What this task involves –
With respect to the word "defects", report how many lines of the following listing include it. Give nothing but the number.

Excerpted data –

----------------------------------------

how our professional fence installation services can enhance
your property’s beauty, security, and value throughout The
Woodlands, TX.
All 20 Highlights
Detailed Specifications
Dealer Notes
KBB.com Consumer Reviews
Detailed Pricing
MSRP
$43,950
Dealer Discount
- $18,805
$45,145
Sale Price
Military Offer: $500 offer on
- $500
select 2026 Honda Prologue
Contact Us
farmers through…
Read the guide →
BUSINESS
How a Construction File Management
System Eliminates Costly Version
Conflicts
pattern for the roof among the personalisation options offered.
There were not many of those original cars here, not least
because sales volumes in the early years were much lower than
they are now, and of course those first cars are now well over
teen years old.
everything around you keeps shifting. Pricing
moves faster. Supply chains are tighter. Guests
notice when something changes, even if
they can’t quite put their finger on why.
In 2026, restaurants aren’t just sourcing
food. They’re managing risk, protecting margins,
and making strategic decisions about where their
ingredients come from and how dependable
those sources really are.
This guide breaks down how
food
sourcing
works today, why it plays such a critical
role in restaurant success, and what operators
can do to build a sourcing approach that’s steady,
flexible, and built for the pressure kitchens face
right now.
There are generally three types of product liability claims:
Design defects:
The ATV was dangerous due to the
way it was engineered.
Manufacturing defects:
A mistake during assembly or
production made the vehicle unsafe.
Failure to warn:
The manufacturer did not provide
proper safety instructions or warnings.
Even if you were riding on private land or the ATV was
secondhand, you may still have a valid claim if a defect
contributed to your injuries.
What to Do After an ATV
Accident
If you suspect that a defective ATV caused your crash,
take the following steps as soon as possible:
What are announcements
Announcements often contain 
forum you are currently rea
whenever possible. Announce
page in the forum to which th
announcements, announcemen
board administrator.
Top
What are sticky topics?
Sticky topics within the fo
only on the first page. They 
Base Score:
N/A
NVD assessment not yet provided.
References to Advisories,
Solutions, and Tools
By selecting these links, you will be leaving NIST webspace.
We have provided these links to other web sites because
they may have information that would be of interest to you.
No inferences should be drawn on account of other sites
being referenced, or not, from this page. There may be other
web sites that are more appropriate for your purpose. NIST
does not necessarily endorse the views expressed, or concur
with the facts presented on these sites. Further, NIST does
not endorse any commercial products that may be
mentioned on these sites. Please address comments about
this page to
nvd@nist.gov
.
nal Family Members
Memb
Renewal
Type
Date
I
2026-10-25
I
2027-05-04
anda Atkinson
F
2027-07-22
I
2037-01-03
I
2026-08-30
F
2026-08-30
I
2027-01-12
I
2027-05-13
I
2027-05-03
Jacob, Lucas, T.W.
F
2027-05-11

----------------------------------------

Solution for this exercise –
2